##### INFORMATION SUPPLIED
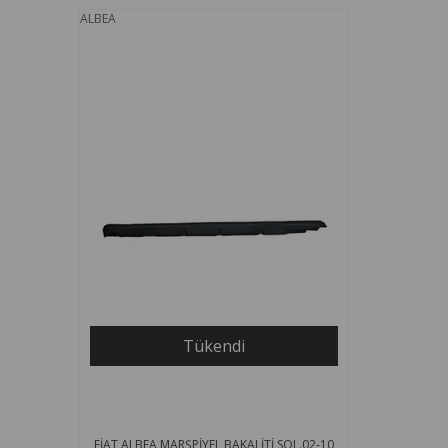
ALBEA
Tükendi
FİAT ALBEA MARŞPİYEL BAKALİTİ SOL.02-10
##########
##### INFORMATION SUPPLIED
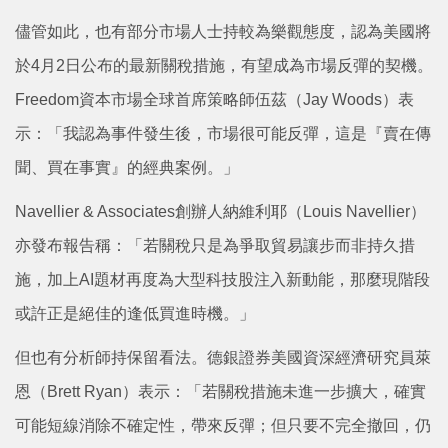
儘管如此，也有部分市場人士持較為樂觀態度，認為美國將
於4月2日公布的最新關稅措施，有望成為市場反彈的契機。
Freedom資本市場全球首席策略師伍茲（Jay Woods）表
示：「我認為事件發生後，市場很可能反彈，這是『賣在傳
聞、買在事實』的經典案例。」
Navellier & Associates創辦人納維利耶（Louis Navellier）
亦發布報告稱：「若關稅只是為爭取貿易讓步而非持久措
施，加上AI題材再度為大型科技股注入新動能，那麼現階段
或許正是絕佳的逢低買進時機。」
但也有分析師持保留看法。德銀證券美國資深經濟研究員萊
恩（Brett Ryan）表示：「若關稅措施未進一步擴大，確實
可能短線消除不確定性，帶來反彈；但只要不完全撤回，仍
##########
### [WHAT IS BEING ASKED]
Scan the lines above for "亦發布報告稱：「若關稅只是為爭取貿易讓步而非持久措" and for "可能短線消除不確定性，帶來反彈；但只要不完全撤回，仍". Repeat exactly the line holding each of them and every line in between.

### [RESPONSE AREA]
亦發布報告稱：「若關稅只是為爭取貿易讓步而非持久措
施，加上AI題材再度為大型科技股注入新動能，那麼現階段
或許正是絕佳的逢低買進時機。」
但也有分析師持保留看法。德銀證券美國資深經濟研究員萊
恩（Brett Ryan）表示：「若關稅措施未進一步擴大，確實
可能短線消除不確定性，帶來反彈；但只要不完全撤回，仍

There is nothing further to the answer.